Pseudomonas aeruginosa is a gram-negative pathogen that is the major cause of hospital-acquired pneumonia. To cause serious infections, P. aeruginosa uses a type III secretion system to directly inject effector proteins into the cytoplasm of eukaryotic cells. The four effector proteins currently identified are ExoU, ExoS, ExoT, and ExoY. ExoU and ExoS have been most closely linked to severe disease in human and animal models of acute pneumonia. Interestingly, most clinical isolates secrete either ExoU or ExoS but not both, suggesting that they play functionally similar or redundant roles in pathogenesis. Understanding how these two enzymatically different toxins both allow P. aeruginosa to cause severe pneumonia will lay the foundation to develop therapeutics to prevent and treat P. aeruginosa infections. This project aims to understand the pathogenic mechanism of ExoS in pneumonia. Preliminary data show that ExoS-secreting strains persist in the lungs at high numbers whereas deletion of the gene results in rapid clearance from the lung over the initial 24 hr of infection. ExoS[+] strains are able to persist despite eliciting robust recruitment of neutrophils and macrophages to the lung, suggesting that ExoS somehow incapacitates these cells. This project will determine if ExoS acts to prevent P. aeruginosa clearance from the lungs by impairing phagocytes during early pneumonia. Using a mouse model of acute pneumonia and an optimized FRET-based reporter assay, the cell types injected with ExoS during the early stages of acute pneumonia will be identified. The effect of ExoS intoxication on phagocytes during early pneumonia will be defined by examining bacterial internalization by phagocytes, killing of bacteria by these cells, and phagocyte survival. Various in vitro and in vivo assays, including a fluorescence-based internalization assay, will be used to study this effect on phagocytes. These aims will define the cellular targets of ExoS and the consequences of intoxication with ExoS on these cells during early pneumonia. Such information, in conjunction with the current knowledge on the mechanisms of ExoU, will lead to a better understanding of the overall pathogenesis of P. aeruginosa during infection.

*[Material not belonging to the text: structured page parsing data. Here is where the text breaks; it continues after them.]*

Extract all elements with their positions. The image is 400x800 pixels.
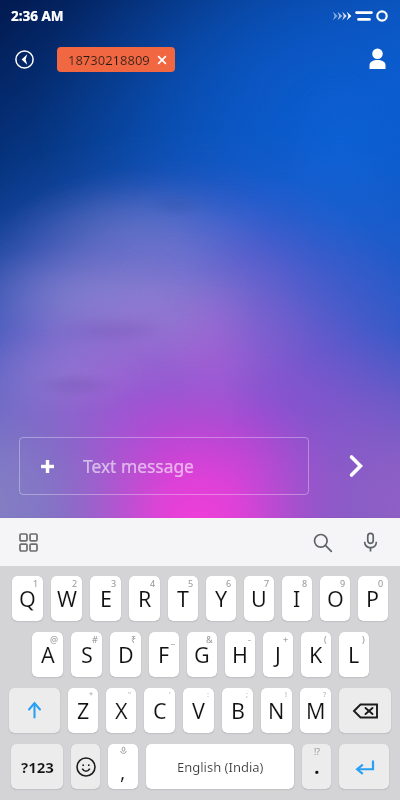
button[interactable]: F (149, 632, 179, 677)
button[interactable]: Search (305, 525, 339, 559)
staticText: A (41, 640, 55, 669)
staticText: 3 (111, 577, 117, 589)
button[interactable]: Y (206, 576, 236, 621)
staticText: . (314, 753, 320, 780)
button[interactable]: Enter (339, 744, 389, 789)
button[interactable]: S (71, 632, 102, 677)
staticText: 18730218809 (68, 51, 150, 69)
staticText: W (57, 584, 77, 613)
button[interactable]: Voice input (353, 525, 387, 559)
staticText: J (275, 640, 281, 669)
staticText: * (89, 689, 94, 699)
staticText: 8 (302, 577, 308, 589)
staticText: 9 (340, 577, 346, 589)
staticText: ' (169, 689, 171, 699)
staticText: English (India) (177, 758, 264, 776)
button[interactable]: G (187, 632, 217, 677)
button[interactable]: D (110, 632, 141, 677)
staticText: + (283, 633, 289, 645)
button[interactable]: Contacts (360, 42, 394, 76)
staticText: Q (19, 584, 36, 613)
staticText: Text message (83, 454, 194, 478)
button[interactable]: Z (68, 688, 98, 733)
staticText: & (206, 633, 213, 645)
staticText: ?123 (21, 757, 54, 777)
staticText: G (194, 640, 210, 669)
button[interactable]: Backspace (339, 688, 391, 733)
staticText: # (92, 633, 98, 645)
staticText: B (231, 696, 245, 725)
button[interactable]: Back (9, 44, 40, 75)
staticText: P (366, 584, 380, 613)
button[interactable]: A (32, 632, 63, 677)
button[interactable]: Emoji (71, 744, 100, 789)
staticText: M (306, 696, 326, 725)
staticText: N (268, 696, 285, 725)
staticText: , (120, 758, 126, 785)
staticText: H (232, 640, 248, 669)
staticText: D (118, 640, 134, 669)
button[interactable]: N (261, 688, 292, 733)
staticText: 4 (150, 577, 156, 589)
staticText: F (158, 640, 170, 669)
staticText: 2 (72, 577, 78, 589)
button[interactable]: Keyboard options (12, 526, 44, 558)
button[interactable]: U (244, 576, 274, 621)
button[interactable]: X (106, 688, 136, 733)
staticText: L (348, 640, 360, 669)
button[interactable]: R (129, 576, 160, 621)
button[interactable]: Comma (108, 744, 138, 789)
staticText: Z (77, 696, 90, 725)
staticText: 6 (226, 577, 232, 589)
button[interactable]: H (225, 632, 255, 677)
staticText: _ (171, 633, 175, 645)
staticText: ₹ (131, 633, 137, 645)
staticText: I (293, 584, 301, 613)
staticText: 1 (33, 577, 39, 589)
button[interactable]: C (144, 688, 175, 733)
staticText: ( (324, 633, 327, 645)
staticText: !? (314, 746, 320, 758)
button[interactable]: M (300, 688, 331, 733)
button[interactable]: I (282, 576, 312, 621)
button[interactable]: L (339, 632, 369, 677)
staticText: - (248, 633, 251, 645)
staticText: V (192, 696, 205, 725)
staticText: ? (323, 689, 327, 699)
button[interactable]: 18730218809 (57, 47, 175, 72)
staticText: ! (285, 689, 288, 699)
staticText: 0 (378, 577, 384, 589)
staticText: K (309, 640, 323, 669)
staticText: ; (246, 689, 249, 699)
button[interactable]: W (51, 576, 82, 621)
button[interactable]: Period (302, 744, 331, 789)
staticText: 5 (188, 577, 194, 589)
staticText: X (115, 696, 128, 725)
button[interactable]: P (358, 576, 388, 621)
button[interactable]: T (168, 576, 198, 621)
staticText: E (100, 584, 112, 613)
button[interactable]: K (301, 632, 331, 677)
button[interactable]: Text message (19, 437, 309, 495)
button[interactable]: B (222, 688, 253, 733)
staticText: 7 (264, 577, 270, 589)
button[interactable]: O (320, 576, 350, 621)
staticText: @ (50, 633, 59, 645)
button[interactable]: Symbols (11, 744, 63, 789)
staticText: R (138, 584, 152, 613)
staticText: " (128, 689, 132, 699)
button[interactable]: Q (12, 576, 43, 621)
button[interactable]: J (263, 632, 293, 677)
button[interactable]: V (183, 688, 214, 733)
staticText: ) (362, 633, 365, 645)
staticText: U (251, 584, 267, 613)
button[interactable]: English (India) (146, 744, 294, 789)
staticText: Y (215, 584, 228, 613)
staticText: S (81, 640, 93, 669)
button[interactable]: Send (332, 442, 380, 490)
staticText: 2:36 AM (11, 7, 64, 25)
button[interactable]: Shift (9, 688, 60, 733)
staticText: T (177, 584, 189, 613)
button[interactable]: E (90, 576, 121, 621)
staticText: C (153, 696, 167, 725)
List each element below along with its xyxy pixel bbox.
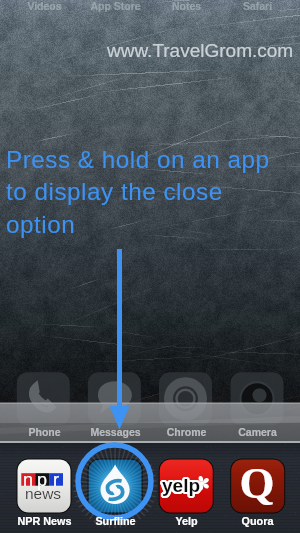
staticText: yelp	[162, 474, 201, 495]
staticText: Camera	[221, 426, 294, 533]
staticText: yelp	[161, 475, 200, 496]
staticText: Notes	[150, 0, 223, 533]
staticText: yelp	[160, 474, 199, 495]
staticText: n	[21, 470, 35, 490]
staticText: yelp	[160, 475, 199, 496]
staticText: Quora	[221, 515, 294, 533]
staticText: yelp	[162, 475, 201, 496]
button[interactable]: Camera	[221, 426, 294, 533]
staticText: yelp	[161, 476, 200, 497]
button[interactable]: NPR News	[8, 515, 81, 533]
button[interactable]: Videos	[8, 0, 81, 533]
button[interactable]: Safari	[221, 0, 294, 533]
staticText: r	[49, 470, 63, 490]
staticText: yelp	[163, 473, 202, 494]
button[interactable]: Surfline	[79, 515, 152, 533]
staticText: yelp	[161, 477, 200, 498]
staticText: Surfline	[79, 515, 152, 533]
staticText: Phone	[8, 426, 81, 533]
staticText: www.TravelGrom.com	[107, 40, 294, 61]
staticText: yelp	[161, 474, 200, 495]
staticText: Videos	[8, 0, 81, 533]
staticText: yelp	[161, 473, 200, 494]
button[interactable]: Phone	[8, 426, 81, 533]
staticText: p	[35, 470, 49, 490]
staticText: yelp	[163, 474, 202, 495]
staticText: yelp	[162, 476, 201, 497]
staticText: news	[24, 485, 62, 502]
staticText: Messages	[79, 426, 152, 533]
staticText: yelp	[164, 476, 203, 497]
button[interactable]: Messages	[79, 426, 152, 533]
staticText: yelp	[163, 475, 202, 496]
staticText: Safari	[221, 0, 294, 533]
staticText: yelp	[164, 474, 203, 495]
button[interactable]: Chrome	[150, 426, 223, 533]
staticText: App Store	[79, 0, 152, 533]
button[interactable]: Notes	[150, 0, 223, 533]
button[interactable]: Yelp	[150, 515, 223, 533]
staticText: yelp	[163, 476, 202, 497]
button[interactable]: App Store	[79, 0, 152, 533]
staticText: Q	[232, 458, 282, 508]
staticText: yelp	[160, 476, 199, 497]
staticText: yelp	[162, 473, 201, 494]
staticText: Press & hold on an app to display the cl…	[6, 146, 300, 238]
staticText: yelp	[162, 475, 201, 496]
staticText: yelp	[163, 477, 202, 498]
staticText: yelp	[162, 477, 201, 498]
staticText: yelp	[164, 475, 203, 496]
staticText: Yelp	[150, 515, 223, 533]
staticText: NPR News	[8, 515, 81, 533]
button[interactable]: Quora	[221, 515, 294, 533]
staticText: Chrome	[150, 426, 223, 533]
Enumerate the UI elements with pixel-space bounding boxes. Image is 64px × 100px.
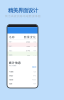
staticText: 项目一	[9, 41, 12, 43]
staticText: 946	[33, 75, 36, 77]
button[interactable]: 项目四	[9, 53, 36, 57]
staticText: 名称	[9, 36, 15, 39]
staticText: 项目三	[9, 50, 12, 52]
button[interactable]: 查看全部	[28, 66, 36, 68]
staticText: 月度目标	[9, 79, 13, 81]
button[interactable]: 项目三	[9, 48, 36, 53]
button[interactable]: 月度目标	[9, 78, 36, 82]
staticText: 2480	[26, 41, 30, 43]
staticText: 统计信息	[9, 61, 21, 64]
staticText: +9%	[33, 50, 36, 52]
staticText: 变化	[30, 36, 36, 39]
staticText: 128	[33, 71, 36, 73]
staticText: 精美界面设计	[8, 7, 38, 14]
staticText: 4000	[32, 79, 36, 81]
staticText: 3140	[26, 50, 30, 52]
staticText: 数量	[24, 36, 30, 39]
button[interactable]: 项目二	[9, 44, 36, 48]
button[interactable]: 完成率	[9, 82, 36, 86]
staticText: +1%	[33, 54, 36, 56]
staticText: 今日新增	[9, 71, 13, 73]
staticText: 1260	[26, 45, 30, 47]
staticText: +4%	[33, 41, 36, 43]
staticText: 查看全部	[32, 66, 36, 68]
staticText: 本周总计	[9, 75, 13, 77]
staticText: 完成率	[9, 83, 12, 85]
staticText: 简洁高效的移动端数据体验	[5, 15, 41, 18]
button[interactable]: 今日新增	[9, 70, 36, 74]
staticText: 项目二	[9, 46, 12, 47]
button[interactable]: 本周总计	[9, 74, 36, 78]
staticText: 78%	[33, 83, 36, 85]
staticText: 最近七天的数据	[9, 65, 16, 66]
button[interactable]: 项目一	[9, 40, 36, 44]
staticText: -2%	[34, 45, 36, 47]
staticText: 980	[27, 54, 30, 56]
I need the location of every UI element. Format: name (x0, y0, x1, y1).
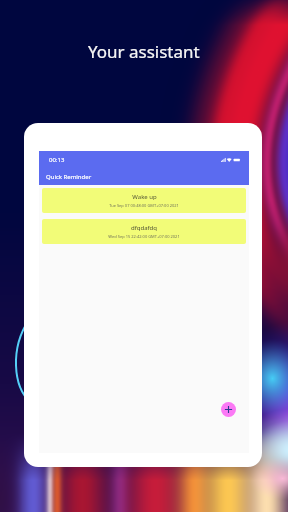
staticText: Tue Sep 07 00:48:00 GMT+07:00 2021 (109, 203, 179, 208)
staticText: Wed Sep 15 22:42:00 GMT+07:00 2021 (108, 234, 180, 239)
staticText: Quick Reminder (46, 173, 92, 181)
staticText: Your assistant (88, 40, 200, 63)
staticText: dfqdafdq (131, 224, 157, 232)
staticText: 00:13 (49, 156, 65, 164)
button[interactable]: Add reminder (221, 402, 236, 417)
button[interactable]: Wake up (42, 188, 246, 213)
staticText: Wake up (132, 193, 157, 201)
button[interactable]: dfqdafdq (42, 219, 246, 244)
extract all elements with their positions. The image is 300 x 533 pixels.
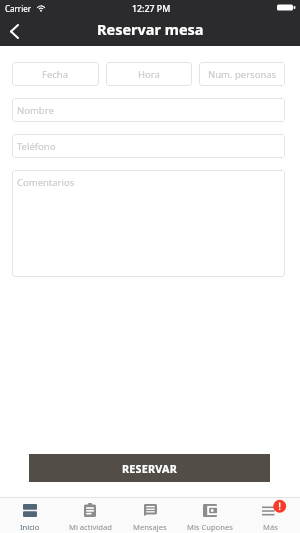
button[interactable]: Nombre: [12, 98, 285, 122]
staticText: Nombre: [17, 104, 54, 117]
button[interactable]: Inicio: [0, 498, 60, 533]
button[interactable]: Num. personas: [199, 62, 285, 86]
staticText: RESERVAR: [122, 461, 177, 476]
button[interactable]: Mensajes: [120, 498, 180, 533]
button[interactable]: RESERVAR: [29, 454, 270, 482]
staticText: Inicio: [20, 522, 40, 532]
staticText: Reservar mesa: [97, 19, 204, 39]
button[interactable]: Fecha: [12, 62, 99, 86]
button[interactable]: Mis Cupones: [180, 498, 240, 533]
staticText: Comentarios: [17, 176, 75, 189]
staticText: Num. personas: [208, 68, 277, 81]
staticText: Mis Cupones: [187, 522, 233, 532]
staticText: Más: [263, 522, 278, 532]
button[interactable]: Comentarios: [12, 170, 285, 277]
button[interactable]: Más: [240, 498, 300, 533]
button[interactable]: Teléfono: [12, 134, 285, 158]
staticText: Mi actividad: [69, 522, 112, 532]
staticText: 12:27 PM: [132, 3, 171, 15]
staticText: Hora: [138, 68, 160, 81]
button[interactable]: Mi actividad: [60, 498, 120, 533]
staticText: Carrier: [5, 3, 32, 14]
button[interactable]: Hora: [106, 62, 192, 86]
staticText: Mensajes: [133, 522, 167, 532]
staticText: Teléfono: [17, 140, 56, 153]
staticText: Fecha: [42, 68, 69, 81]
button[interactable]: Back: [0, 17, 28, 45]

铜绿假单胞菌是一种革兰氏阴性病原体，是医院获得性肺炎的主要原因。为了引起严重感染，铜绿假单胞菌使用III型分泌系统将效应蛋白直接注射到真核细胞的细胞质中。目前鉴定的四种效应蛋白是ExoU、ExoS、ExoT和ExoY。ExoU和ExoS与急性肺炎的人类和动物模型中的严重疾病最密切相关。有趣的是，大多数临床分离株分泌ExoU或ExoS，但不是两者都分泌，这表明它们在发病机制中发挥功能相似或冗余的作用。了解这两种酶促不同的毒素如何使铜绿假单胞菌引起严重肺炎，将为开发预防和治疗铜绿假单胞菌感染的治疗方法奠定基础。 本项目旨在了解ExoS在肺炎中的致病机制。初步数据显示，分泌ExoS的菌株以高数量持续存在于肺中，而基因的缺失导致在感染的最初24小时内从肺中快速清除。ExoS[+]菌株能够持续存在，尽管引起嗜中性粒细胞和巨噬细胞向肺的强烈募集，表明ExoS以某种方式使这些细胞失能。该项目将确定ExoS是否通过在早期肺炎期间损害吞噬细胞来防止铜绿假单胞菌从肺部清除。使用急性肺炎的小鼠模型和优化的基于FRET的报告基因测定，将鉴定在急性肺炎的早期阶段注射ExoS的细胞类型。将通过检查吞噬细胞的细菌内化、这些细胞对细菌的杀伤和吞噬细胞存活来确定早期肺炎期间ExoS中毒对吞噬细胞的影响。各种体外和体内试验，包括基于荧光的内化试验，将用于研究对吞噬细胞的这种影响。这些目标将定义ExoS的细胞靶点以及在早期肺炎期间ExoS中毒对这些细胞的影响。这些信息，结合目前对ExoU机制的了解，将有助于更好地了解感染期间铜绿假单胞菌的总体发病机制。